An Impossible Perspective

I look around me and I wonder.

I wonder a lot of things.

I especially wonder why…why, in this beautiful tropical country, one where God’s fingerprints are everywhere, I still see such need all around me.

Not just physical, but emotional. Spiritual.

It’s as if the need has become too great and no one knows how to help.

Each day is the same for me.

I put on my one pair of tattered flip flops and trudge to the market.

I pass children in their school uniforms. Carrying backpacks with books. Pencils. Paper. They’re excited.

Oh, how I long to be one of them.

There’s so much to learn…do…see…discover. And I want to sit in a classroom and soak it all up right along with them.

I arrive at the market and find my father…the man who sells fish.

Sometimes he sells enough to provide for our family that day. Sometimes not.

But I help him. I love him and am so proud of him for doing what he can for our family.

That evening we go home. Short on sales that day, our family has a bit of rice for dinner. My parents are tired, worn out, discouraged…and we go to sleep early on the corner mattress we share.

I lie there in the dark…and I wait.

I’m waiting for something. Someone. I’m not sure what or who or how, but I pray every day that it will happen.
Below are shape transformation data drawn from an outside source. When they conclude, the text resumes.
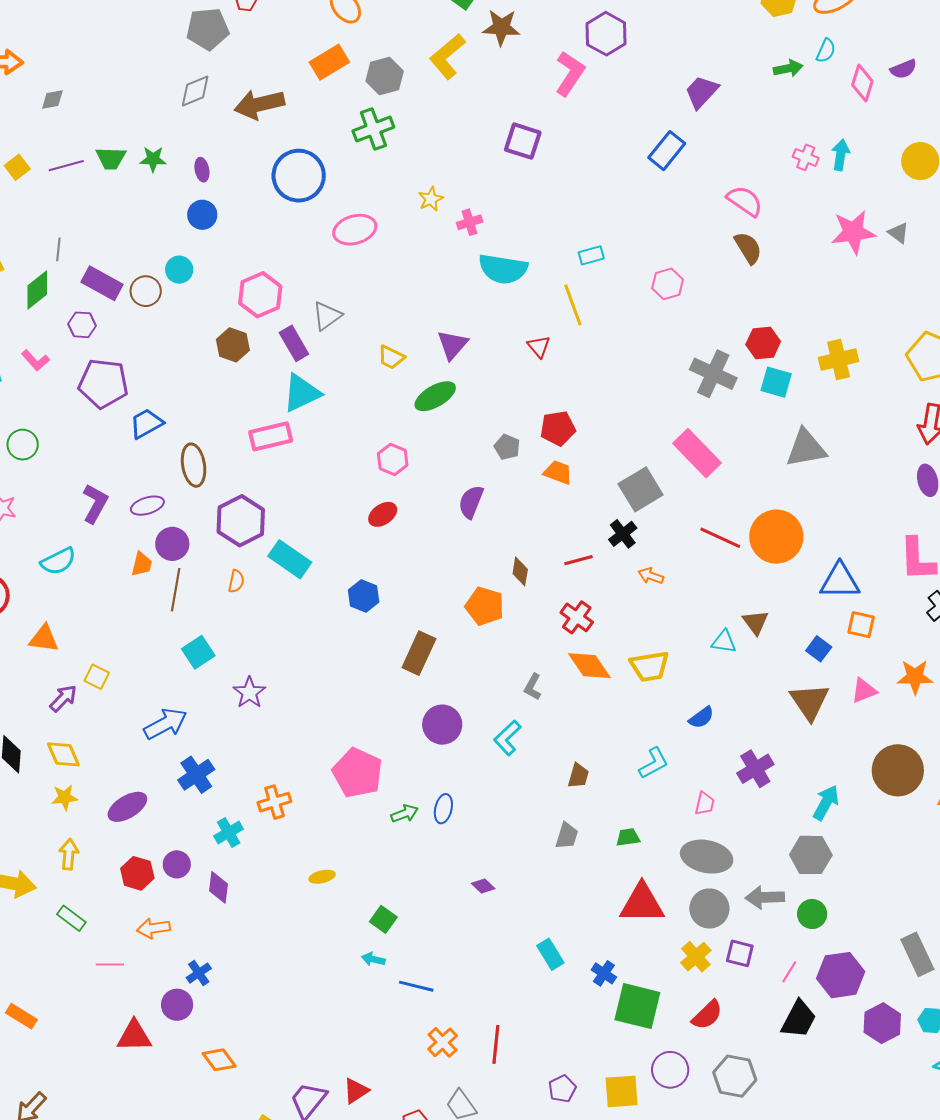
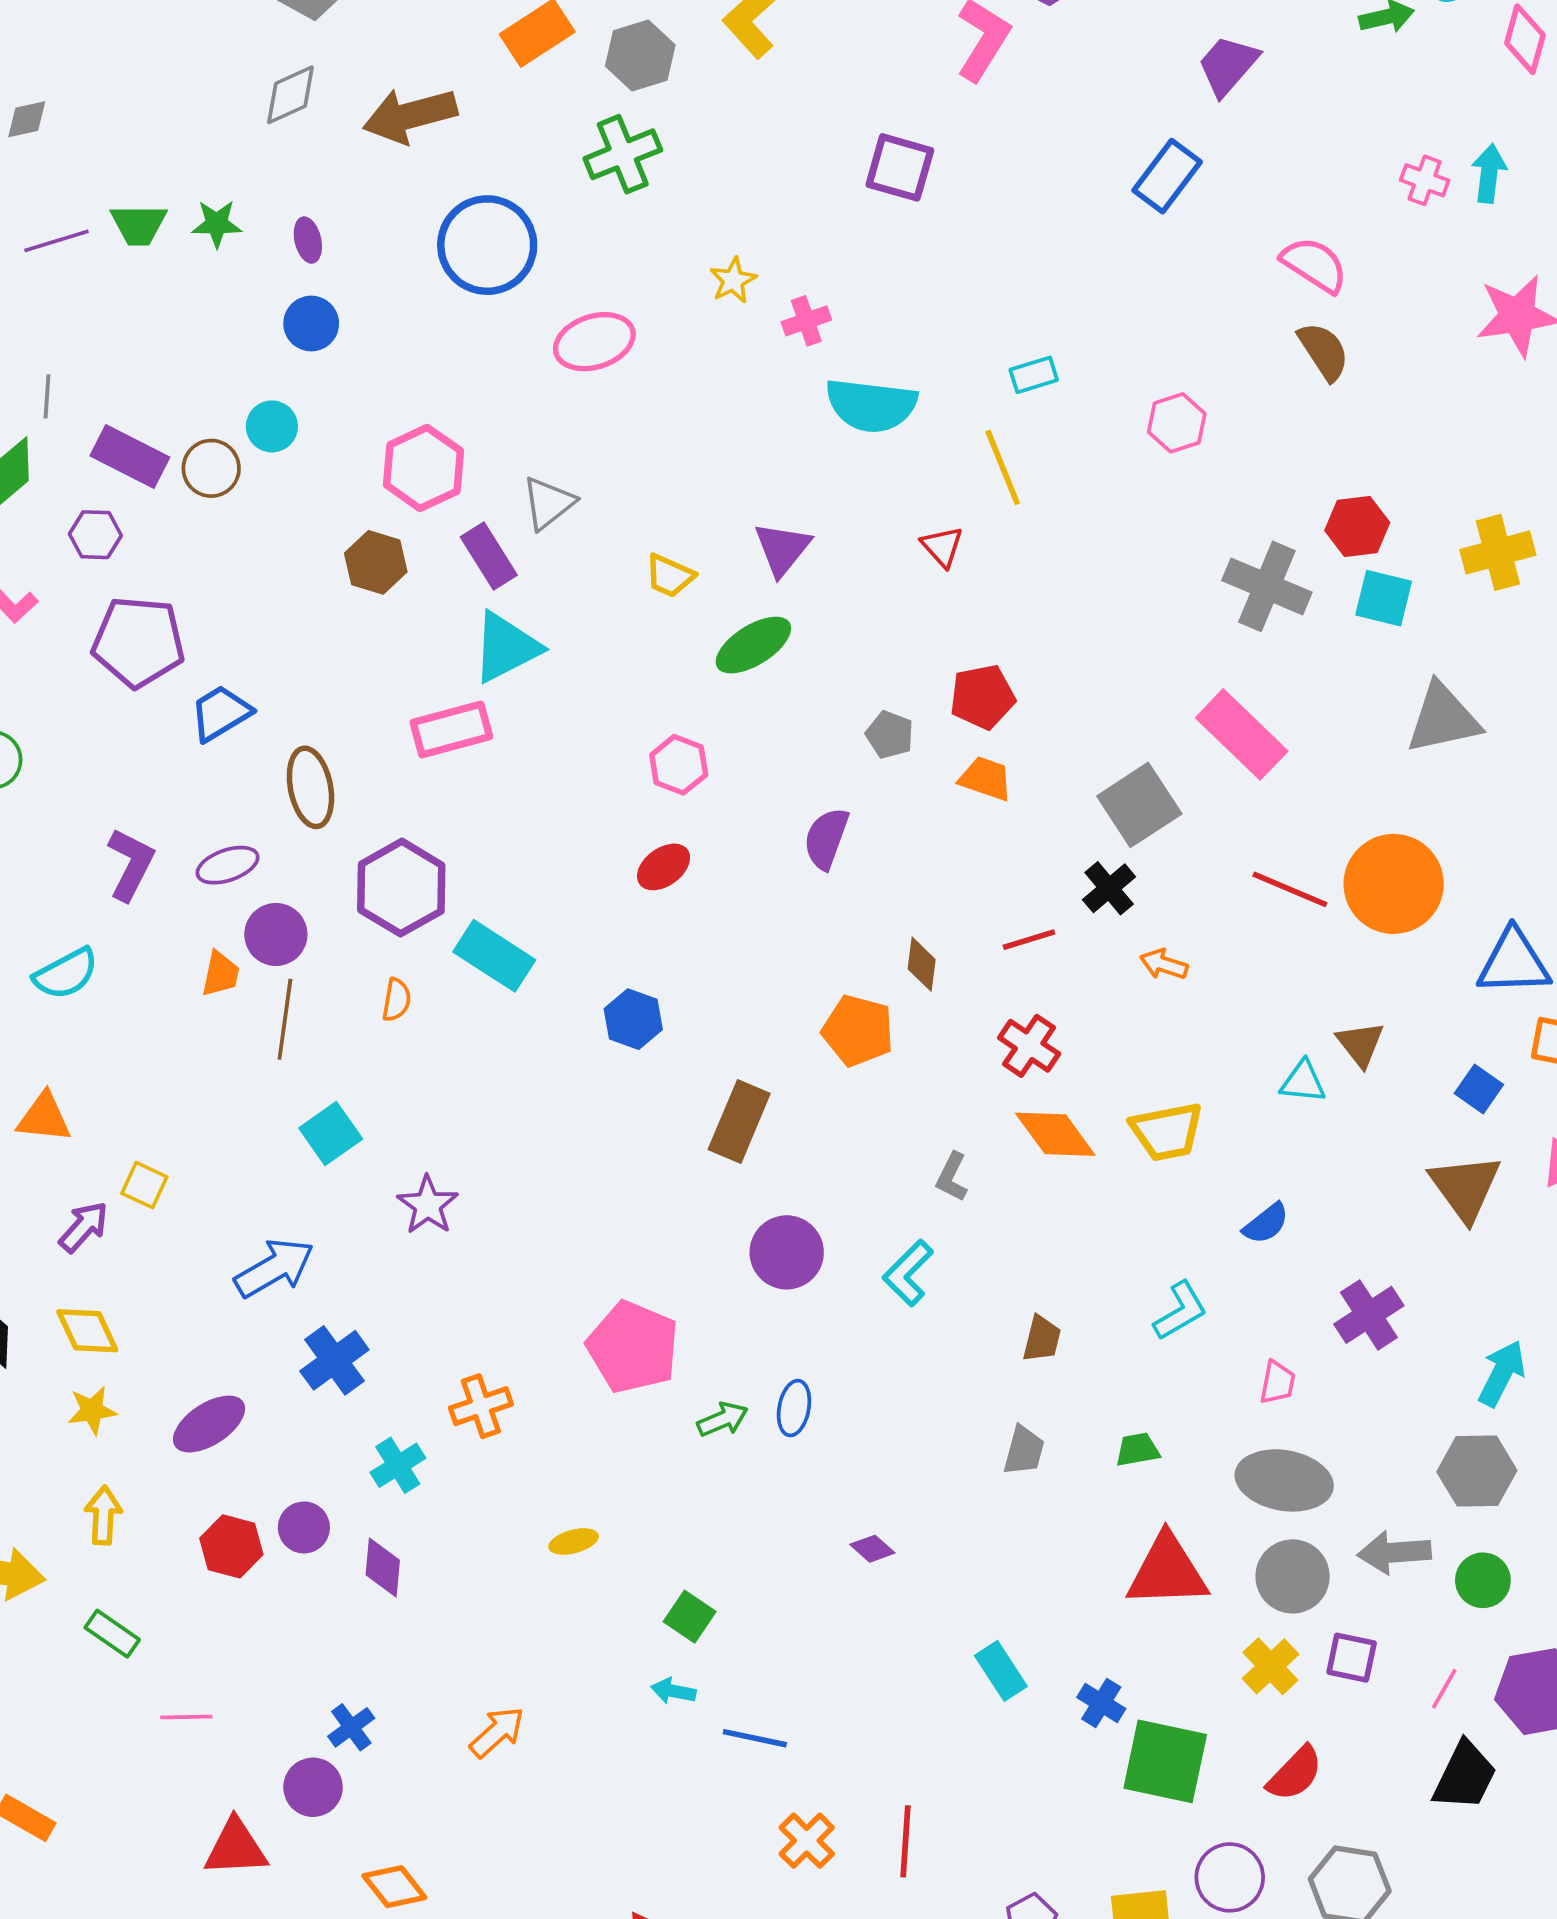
orange arrow: (153, 928) -> (497, 1732), moved, turned 148

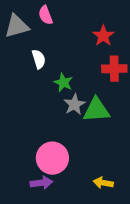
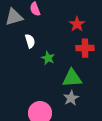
gray star: (74, 104) -> (71, 98), moved

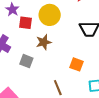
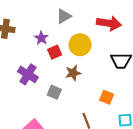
red square: (26, 23) -> (55, 52), turned -32

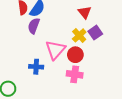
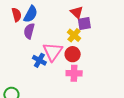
purple square: (95, 33) -> (84, 23), moved, turned 32
blue cross: (36, 67) -> (39, 60), moved, turned 32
That someone will choose to help ME. That they will sacrifice a little so I can go to school. And wear red shorts and a white shirt and sit in a classroom and learn all I can. So my family can eat. So my parents can rest easy each night knowing that our basic needs are met.

Maybe they will even have enough energy to join me at church on Sunday.

It’s a beautiful dream and one that could come true, but I need that person. Someone to say, “Your life matters. You are worth investing in. And I want to be that person.”

It would truly change my life forever.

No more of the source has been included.